» Task prompt
Write out the data word for word and omit every picture.

Top of Listed entries

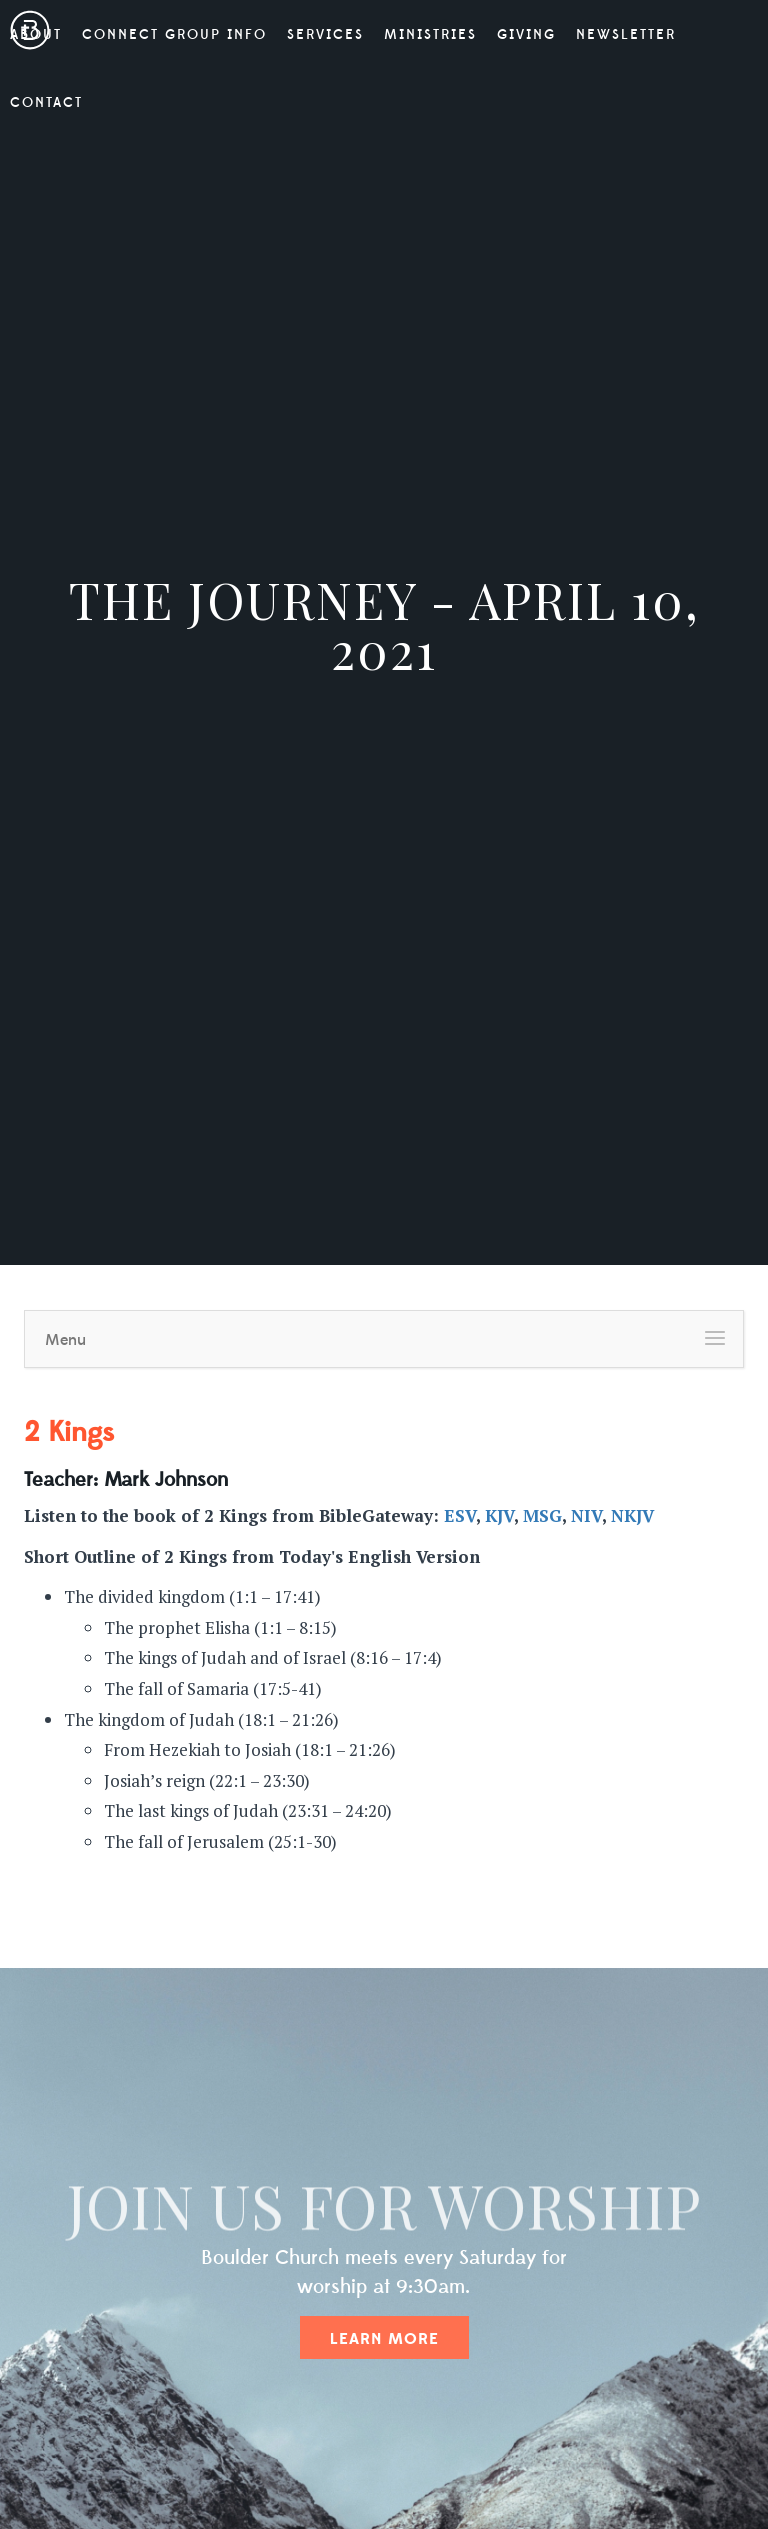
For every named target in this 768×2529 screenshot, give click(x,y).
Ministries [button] (430, 35)
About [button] (36, 35)
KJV (499, 1515)
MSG (542, 1515)
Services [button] (325, 35)
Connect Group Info (174, 35)
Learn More (384, 2339)
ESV (460, 1515)
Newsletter (626, 35)
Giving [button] (526, 35)
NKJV (632, 1515)
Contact (46, 103)
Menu (65, 1340)
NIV (586, 1515)
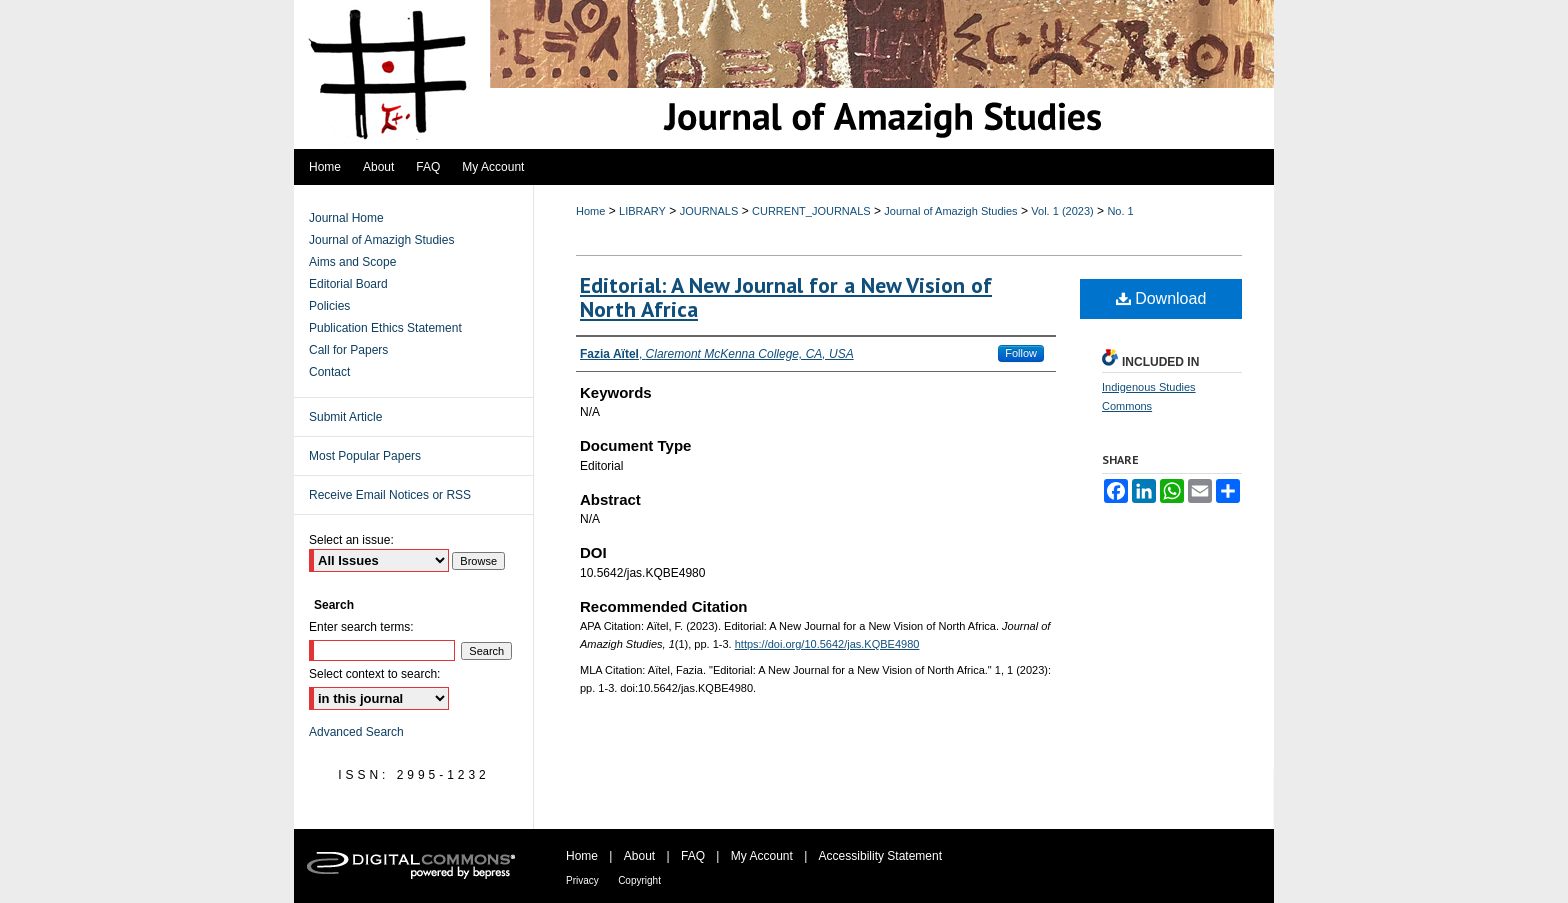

Bottom of Listed entries

» Response
For every named target in this 768×2529 screenshot, give click(x,y).
Ministries [button] (430, 35)
About [button] (36, 35)
KJV (499, 1515)
MSG (542, 1515)
Services [button] (325, 35)
Connect Group Info (174, 35)
Learn More (384, 2339)
ESV (460, 1515)
Newsletter (626, 35)
Giving [button] (526, 35)
NKJV (632, 1515)
Contact (46, 103)
Menu (65, 1340)
NIV (586, 1515)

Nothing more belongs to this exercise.